■ **DIRECTIONS FOR THIS TASK**
Once you find the line containing "CONSULTA LE FAQ" in the data below, copy it and each following line exactly, up to and including the line containing "は高田馬場経済新聞またはその情報提供者に属します。", and nothing else.

■ **SUPPLIED INFORMATION**
[Start of Attachment]

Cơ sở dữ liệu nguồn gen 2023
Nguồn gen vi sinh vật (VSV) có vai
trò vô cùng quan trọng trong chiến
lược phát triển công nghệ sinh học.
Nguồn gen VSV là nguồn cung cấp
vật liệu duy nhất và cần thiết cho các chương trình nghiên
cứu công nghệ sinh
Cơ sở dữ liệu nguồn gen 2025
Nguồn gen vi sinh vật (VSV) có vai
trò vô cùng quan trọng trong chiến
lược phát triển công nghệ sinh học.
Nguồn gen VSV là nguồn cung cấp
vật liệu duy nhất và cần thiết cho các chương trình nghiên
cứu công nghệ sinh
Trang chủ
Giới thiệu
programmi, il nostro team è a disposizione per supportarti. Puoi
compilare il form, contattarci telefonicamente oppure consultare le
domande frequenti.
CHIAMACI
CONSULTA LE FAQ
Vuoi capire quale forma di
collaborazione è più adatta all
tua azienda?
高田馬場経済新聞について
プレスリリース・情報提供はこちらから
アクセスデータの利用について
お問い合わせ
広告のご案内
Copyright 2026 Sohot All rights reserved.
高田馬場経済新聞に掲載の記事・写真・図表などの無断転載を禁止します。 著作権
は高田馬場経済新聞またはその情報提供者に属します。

[End of Attachment]
[Start of Attachment]

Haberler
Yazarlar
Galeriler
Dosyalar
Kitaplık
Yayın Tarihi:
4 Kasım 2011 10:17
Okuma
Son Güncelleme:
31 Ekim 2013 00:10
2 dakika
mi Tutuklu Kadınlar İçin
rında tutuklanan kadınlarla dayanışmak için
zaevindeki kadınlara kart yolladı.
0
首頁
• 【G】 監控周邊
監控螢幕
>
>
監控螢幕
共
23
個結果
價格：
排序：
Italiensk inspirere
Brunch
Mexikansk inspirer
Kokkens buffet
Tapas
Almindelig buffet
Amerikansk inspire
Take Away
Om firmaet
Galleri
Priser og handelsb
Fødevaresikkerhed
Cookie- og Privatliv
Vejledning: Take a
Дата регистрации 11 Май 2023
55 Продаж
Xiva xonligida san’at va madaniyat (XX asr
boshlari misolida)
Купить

[End of Attachment]
[Start of Attachment]

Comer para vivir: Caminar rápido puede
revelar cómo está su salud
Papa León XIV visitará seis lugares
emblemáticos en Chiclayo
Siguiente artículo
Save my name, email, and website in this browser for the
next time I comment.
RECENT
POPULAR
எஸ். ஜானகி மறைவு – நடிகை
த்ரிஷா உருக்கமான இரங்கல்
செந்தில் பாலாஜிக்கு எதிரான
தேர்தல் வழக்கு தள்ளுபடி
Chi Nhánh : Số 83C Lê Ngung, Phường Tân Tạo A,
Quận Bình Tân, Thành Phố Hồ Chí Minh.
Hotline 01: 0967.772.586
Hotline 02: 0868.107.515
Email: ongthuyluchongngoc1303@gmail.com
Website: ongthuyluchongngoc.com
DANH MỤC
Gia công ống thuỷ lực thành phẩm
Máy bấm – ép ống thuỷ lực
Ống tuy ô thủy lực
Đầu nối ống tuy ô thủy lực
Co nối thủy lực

[End of Attachment]

■ **RESPONSE TO THIS EXERCISE**
CONSULTA LE FAQ
Vuoi capire quale forma di
collaborazione è più adatta all
tua azienda?
高田馬場経済新聞について
プレスリリース・情報提供はこちらから
アクセスデータの利用について
お問い合わせ
広告のご案内
Copyright 2026 Sohot All rights reserved.
高田馬場経済新聞に掲載の記事・写真・図表などの無断転載を禁止します。 著作権
は高田馬場経済新聞またはその情報提供者に属します。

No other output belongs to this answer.